Additionally, using our published data-driven prognostic analytical method , we studied the survival significance of SN gIDs (PIK3C3 and APPBP2) and SC gIDs (IL6ST and DUSP6) of BC (Figure 6). Expression levels of SC gIDs such as IL6ST and DUSP6, which were found in 7 and 8 BC rGSSs respectively (Additional files 4 and 5), were found to be able to stratify both Stockholm and Uppsala BC patient cohorts into two survival significant subgroups via the data-driven grouping method (Figures 6C-D). Genes that were less studied and less represented in other rGSSs were traditionally neglected in terms of their prognostic capability. However, we show that expression levels of genes such as PIK3C3 and APPBP2, which were not found in any of the 70 BC rGSSs (Additional files 4 and 5), could also stratify both Stockholm and Uppsala patient cohort into two survival significant subgroups (Figures 6A-B).
While our general schema allows us to uncover the null background frequency distribution (BFD) of expected co-occurrences of our tSS's genes with other well-defined rGSSs, the specific use of this approach requires a careful formulation of the null hypothesis. Therefore, the background gene set D needs to be judiciously defined. In our example studies of BC and HG-SOC, we have defined the background gene set D as all annotated RefSeq gene symbols. However, sometimes it may be necessary to restrict the set of background gene list D to the list of genes that are tested, e.g. probesets on a microarray platform. The effect of a smaller background gene set D is non-trivial. Our simulated experiments on reduced background gene sets (|D| = 20000, 10000, 5000, 1000, 500) clearly revealed the rightward shift of the null BFD as the background gene set becomes more restricted (Figure 3). The interpretation of the actual empirical frequency distribution (EFD) and null BFD is therefore context-dependent and depends on the selection of the background gene list and other rGSSs.
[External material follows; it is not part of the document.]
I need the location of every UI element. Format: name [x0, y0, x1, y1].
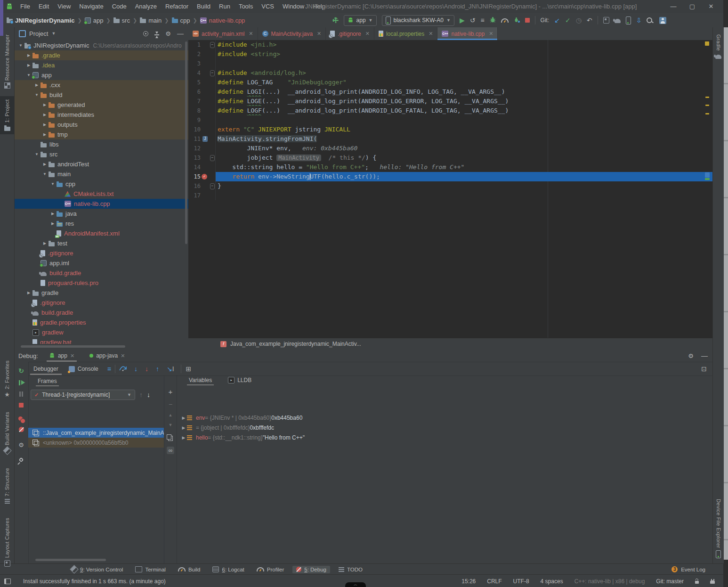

Therefore, the selection of the background set is non-trivial, and should generally be guided by the design of the experiments or formulation of the hypotheses.
We also studied the effect of the number of simulations on the null BFD. For each of the three tGSSs analysed, we generated null BFD from 100, 1000 or 10000 random and independent simulations (see Methods). Our results show that generally, 100 simulations are sufficient to uncover the structure and shape of the null BFD, which is representative of the percentage of tGSS that is expected to be found in the rGSSs at various levels of overlap counts. Increasing the number of simulations (1000 or 10000) might increase the sensitivity of our method in detecting random genes that likely appear in more rGSSs, but this is at the expense of higher computational cost.
Finally, in order to obtain a meaningful expected null BFD, the use of the method requires a considerable size of the signature of interest (|AS0|) and the number of other well-defined rGSSs (M). Therefore, the rapidly growing number of databases as well as the accumulating wealth at databases including but not limited to Gene Expression Omnibus (GEO) , ArrayExpress , GeneSigDB , meant that analysis of a newly generated gene lists with these previously defined gene sets could become more feasible. Certainly, the selection of the previously defined gene sets from the public repositories or literatures requires careful consideration as the eventual null BFD is representative of a scenario subject to the assumptions and conditions.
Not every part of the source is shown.